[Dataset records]
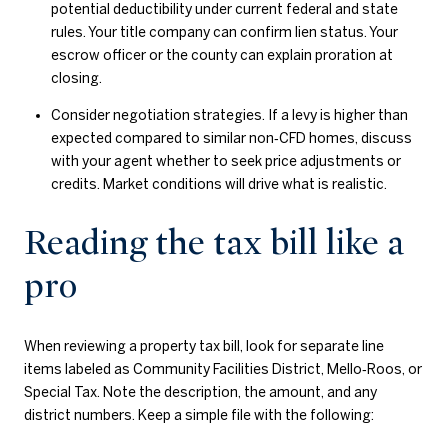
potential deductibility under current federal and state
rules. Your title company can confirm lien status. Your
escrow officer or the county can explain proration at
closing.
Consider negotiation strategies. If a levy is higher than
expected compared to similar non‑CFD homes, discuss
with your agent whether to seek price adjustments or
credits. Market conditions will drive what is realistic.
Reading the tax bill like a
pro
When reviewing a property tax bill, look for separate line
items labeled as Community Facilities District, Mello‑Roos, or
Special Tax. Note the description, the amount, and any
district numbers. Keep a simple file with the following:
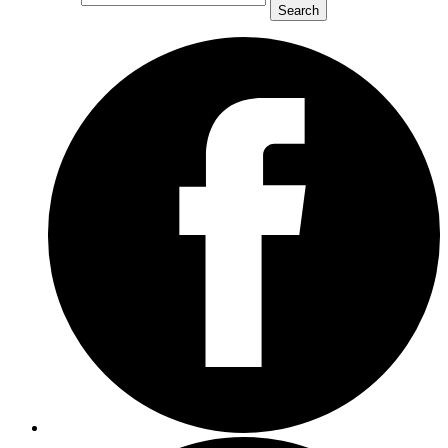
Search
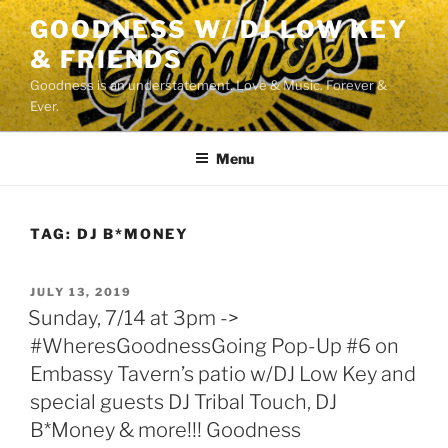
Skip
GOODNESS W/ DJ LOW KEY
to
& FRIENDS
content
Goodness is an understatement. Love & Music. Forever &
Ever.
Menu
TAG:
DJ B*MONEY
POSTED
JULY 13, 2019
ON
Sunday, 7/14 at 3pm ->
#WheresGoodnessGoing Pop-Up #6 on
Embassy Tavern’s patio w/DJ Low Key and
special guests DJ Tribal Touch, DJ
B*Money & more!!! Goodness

--

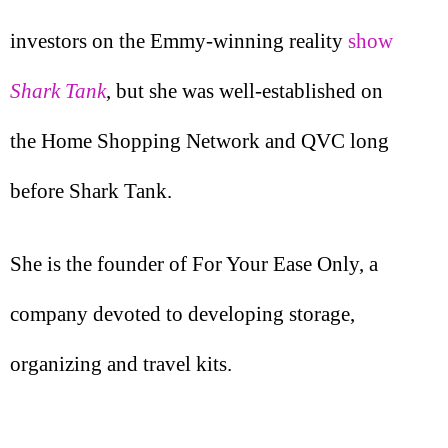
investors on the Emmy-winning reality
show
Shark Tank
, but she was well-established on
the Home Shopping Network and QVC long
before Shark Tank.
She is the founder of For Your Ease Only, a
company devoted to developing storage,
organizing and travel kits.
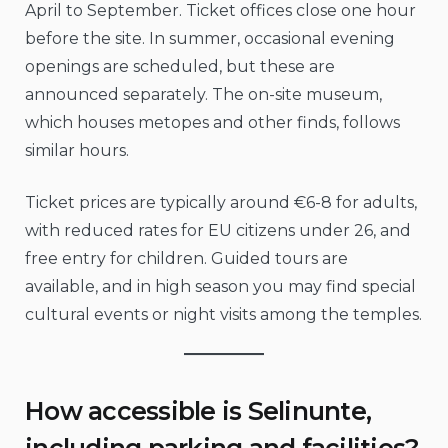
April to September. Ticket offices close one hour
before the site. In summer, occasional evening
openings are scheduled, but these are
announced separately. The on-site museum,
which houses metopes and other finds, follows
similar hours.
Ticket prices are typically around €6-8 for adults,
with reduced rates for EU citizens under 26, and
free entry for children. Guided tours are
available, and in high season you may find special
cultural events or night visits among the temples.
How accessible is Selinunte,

--

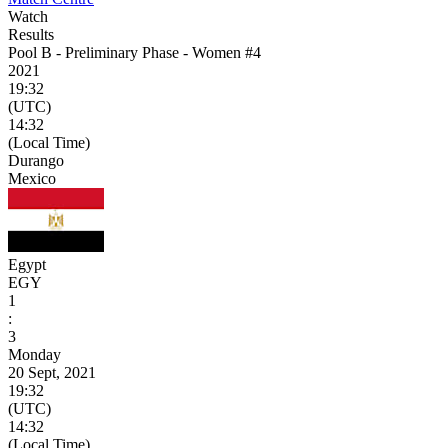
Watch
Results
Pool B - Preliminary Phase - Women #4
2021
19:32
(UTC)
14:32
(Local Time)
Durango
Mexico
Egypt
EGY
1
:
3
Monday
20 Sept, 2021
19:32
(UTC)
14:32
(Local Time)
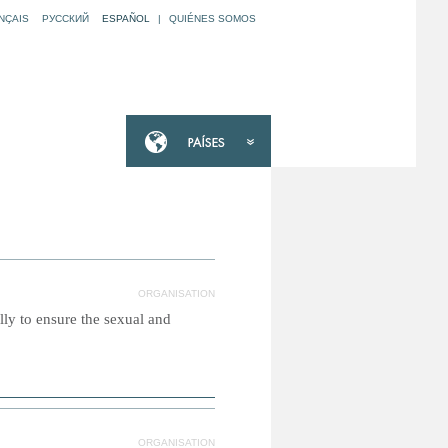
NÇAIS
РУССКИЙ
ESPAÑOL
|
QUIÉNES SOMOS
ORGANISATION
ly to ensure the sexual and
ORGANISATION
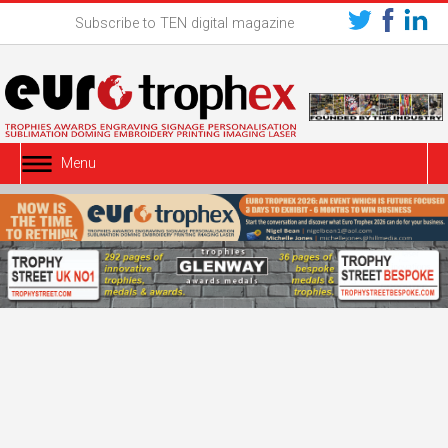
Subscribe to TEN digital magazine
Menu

Task item:
Out of the records above, please copy exactly the lines from the line with "organizing and travel kits." up to and including the line with "similar hours.", minus the pictures.

Output of the exercise:
organizing and travel kits.
April to September. Ticket offices close one hour
before the site. In summer, occasional evening
openings are scheduled, but these are
announced separately. The on-site museum,
which houses metopes and other finds, follows
similar hours.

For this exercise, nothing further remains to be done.